-------- SOURCE MATERIAL --------

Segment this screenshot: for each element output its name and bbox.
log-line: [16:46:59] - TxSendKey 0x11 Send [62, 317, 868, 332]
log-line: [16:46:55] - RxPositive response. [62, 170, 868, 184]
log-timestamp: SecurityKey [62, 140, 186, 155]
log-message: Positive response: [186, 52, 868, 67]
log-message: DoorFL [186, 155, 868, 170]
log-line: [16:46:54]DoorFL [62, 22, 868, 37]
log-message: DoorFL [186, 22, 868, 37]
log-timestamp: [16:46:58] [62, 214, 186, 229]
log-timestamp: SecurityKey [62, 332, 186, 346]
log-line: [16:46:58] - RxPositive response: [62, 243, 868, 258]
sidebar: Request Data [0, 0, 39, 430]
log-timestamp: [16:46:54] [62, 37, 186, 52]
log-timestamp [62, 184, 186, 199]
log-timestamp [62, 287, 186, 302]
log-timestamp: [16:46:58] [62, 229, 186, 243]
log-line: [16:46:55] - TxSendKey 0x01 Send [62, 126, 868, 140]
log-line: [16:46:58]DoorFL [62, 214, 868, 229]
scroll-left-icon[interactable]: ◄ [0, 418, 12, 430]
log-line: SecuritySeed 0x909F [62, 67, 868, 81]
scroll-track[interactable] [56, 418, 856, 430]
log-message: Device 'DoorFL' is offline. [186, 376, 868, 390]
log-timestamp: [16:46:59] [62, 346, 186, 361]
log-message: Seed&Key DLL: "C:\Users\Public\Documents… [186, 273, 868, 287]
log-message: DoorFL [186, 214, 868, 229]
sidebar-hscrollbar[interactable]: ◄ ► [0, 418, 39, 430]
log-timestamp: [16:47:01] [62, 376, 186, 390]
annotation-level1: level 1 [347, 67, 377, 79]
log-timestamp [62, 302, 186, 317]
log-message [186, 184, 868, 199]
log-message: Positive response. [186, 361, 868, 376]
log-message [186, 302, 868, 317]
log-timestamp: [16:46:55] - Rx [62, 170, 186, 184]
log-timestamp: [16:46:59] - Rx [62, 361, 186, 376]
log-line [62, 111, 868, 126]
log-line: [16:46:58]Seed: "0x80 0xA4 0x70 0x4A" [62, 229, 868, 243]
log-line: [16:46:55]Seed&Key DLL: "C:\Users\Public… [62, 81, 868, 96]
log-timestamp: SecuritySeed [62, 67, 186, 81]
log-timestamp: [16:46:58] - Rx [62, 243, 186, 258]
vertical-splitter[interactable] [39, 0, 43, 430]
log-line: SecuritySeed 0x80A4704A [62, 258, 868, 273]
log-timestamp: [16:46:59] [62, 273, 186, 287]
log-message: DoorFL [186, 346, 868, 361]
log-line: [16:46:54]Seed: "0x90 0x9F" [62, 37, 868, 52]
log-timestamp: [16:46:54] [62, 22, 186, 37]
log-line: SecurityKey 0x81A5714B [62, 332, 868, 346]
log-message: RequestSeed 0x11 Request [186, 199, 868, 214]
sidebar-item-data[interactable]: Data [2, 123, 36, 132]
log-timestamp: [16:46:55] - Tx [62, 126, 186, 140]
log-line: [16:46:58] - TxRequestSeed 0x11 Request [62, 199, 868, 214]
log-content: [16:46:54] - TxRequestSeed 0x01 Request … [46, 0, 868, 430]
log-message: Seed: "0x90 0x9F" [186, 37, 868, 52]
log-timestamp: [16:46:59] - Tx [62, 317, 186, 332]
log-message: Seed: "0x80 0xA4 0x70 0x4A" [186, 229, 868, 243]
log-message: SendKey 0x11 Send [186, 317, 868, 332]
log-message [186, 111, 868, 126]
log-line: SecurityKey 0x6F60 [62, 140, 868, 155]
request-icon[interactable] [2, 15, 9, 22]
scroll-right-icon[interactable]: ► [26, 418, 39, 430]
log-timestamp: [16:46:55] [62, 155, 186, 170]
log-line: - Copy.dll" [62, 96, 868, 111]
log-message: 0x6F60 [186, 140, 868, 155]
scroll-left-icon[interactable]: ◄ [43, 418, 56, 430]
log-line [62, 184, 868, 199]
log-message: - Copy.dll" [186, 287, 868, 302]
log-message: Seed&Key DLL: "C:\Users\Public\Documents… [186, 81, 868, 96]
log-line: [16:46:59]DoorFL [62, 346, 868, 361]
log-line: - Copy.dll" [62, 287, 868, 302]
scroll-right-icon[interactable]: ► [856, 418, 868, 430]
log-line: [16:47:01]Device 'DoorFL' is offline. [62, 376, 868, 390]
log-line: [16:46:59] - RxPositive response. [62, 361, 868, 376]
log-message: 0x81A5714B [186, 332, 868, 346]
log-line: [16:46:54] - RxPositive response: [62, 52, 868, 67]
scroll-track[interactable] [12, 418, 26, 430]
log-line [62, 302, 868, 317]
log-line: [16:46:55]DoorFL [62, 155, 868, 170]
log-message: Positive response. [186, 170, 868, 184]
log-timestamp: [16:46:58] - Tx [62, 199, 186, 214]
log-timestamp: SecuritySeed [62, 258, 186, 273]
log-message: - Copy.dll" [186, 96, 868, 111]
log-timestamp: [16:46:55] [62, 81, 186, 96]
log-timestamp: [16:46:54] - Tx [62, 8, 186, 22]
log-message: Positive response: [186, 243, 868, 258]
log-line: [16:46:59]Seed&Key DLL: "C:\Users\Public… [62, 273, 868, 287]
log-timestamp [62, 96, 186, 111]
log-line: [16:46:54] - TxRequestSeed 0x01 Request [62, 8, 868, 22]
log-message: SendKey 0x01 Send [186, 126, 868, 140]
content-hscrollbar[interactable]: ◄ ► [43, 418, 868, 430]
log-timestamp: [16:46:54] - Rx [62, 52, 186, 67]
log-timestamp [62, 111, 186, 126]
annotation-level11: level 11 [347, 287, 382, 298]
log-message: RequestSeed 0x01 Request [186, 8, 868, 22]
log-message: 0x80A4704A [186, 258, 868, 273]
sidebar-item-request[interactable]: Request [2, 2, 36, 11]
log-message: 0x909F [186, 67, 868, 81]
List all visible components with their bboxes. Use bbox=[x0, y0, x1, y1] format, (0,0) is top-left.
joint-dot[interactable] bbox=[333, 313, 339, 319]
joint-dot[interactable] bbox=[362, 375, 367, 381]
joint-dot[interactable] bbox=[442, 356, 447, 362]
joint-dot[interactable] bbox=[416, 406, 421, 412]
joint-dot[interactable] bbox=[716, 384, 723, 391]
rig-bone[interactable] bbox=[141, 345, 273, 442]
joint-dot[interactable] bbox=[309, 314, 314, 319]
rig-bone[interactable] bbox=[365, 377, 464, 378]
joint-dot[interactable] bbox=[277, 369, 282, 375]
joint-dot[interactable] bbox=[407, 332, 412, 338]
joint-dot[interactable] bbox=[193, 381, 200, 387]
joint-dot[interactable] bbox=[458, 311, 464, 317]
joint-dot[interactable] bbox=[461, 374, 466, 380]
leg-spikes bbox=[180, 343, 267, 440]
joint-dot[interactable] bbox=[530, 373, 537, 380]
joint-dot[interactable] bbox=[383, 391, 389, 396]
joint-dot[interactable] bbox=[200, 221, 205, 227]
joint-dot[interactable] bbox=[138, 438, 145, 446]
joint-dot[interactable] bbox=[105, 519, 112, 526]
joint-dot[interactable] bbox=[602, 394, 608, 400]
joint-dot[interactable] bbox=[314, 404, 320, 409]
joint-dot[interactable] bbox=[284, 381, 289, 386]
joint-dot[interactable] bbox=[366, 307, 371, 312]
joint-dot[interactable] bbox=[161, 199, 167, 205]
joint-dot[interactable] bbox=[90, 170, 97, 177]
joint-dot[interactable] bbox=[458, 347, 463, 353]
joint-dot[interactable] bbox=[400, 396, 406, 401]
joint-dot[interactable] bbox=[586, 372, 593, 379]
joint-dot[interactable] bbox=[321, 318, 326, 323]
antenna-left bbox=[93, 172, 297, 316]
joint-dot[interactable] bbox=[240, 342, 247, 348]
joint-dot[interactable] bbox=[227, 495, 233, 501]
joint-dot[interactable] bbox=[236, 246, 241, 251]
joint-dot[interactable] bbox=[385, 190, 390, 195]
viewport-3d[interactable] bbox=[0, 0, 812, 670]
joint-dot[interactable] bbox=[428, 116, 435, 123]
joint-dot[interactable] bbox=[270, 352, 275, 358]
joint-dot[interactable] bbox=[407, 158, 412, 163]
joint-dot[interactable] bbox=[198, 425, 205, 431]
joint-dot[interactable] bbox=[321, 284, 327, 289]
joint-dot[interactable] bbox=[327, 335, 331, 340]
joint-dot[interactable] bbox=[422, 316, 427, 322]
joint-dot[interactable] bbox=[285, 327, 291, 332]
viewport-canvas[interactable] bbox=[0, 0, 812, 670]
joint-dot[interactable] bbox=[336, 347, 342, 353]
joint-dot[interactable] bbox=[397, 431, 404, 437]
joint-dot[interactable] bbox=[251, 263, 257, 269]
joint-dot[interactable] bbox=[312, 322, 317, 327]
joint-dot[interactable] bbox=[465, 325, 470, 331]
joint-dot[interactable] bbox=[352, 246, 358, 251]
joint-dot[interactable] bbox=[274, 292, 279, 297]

--------

GOAL OF THE EXERCISE: Identify how many lines in the entries above contain the word "sidebar" and provide only that figure.

EXERCISE ANSWER: 4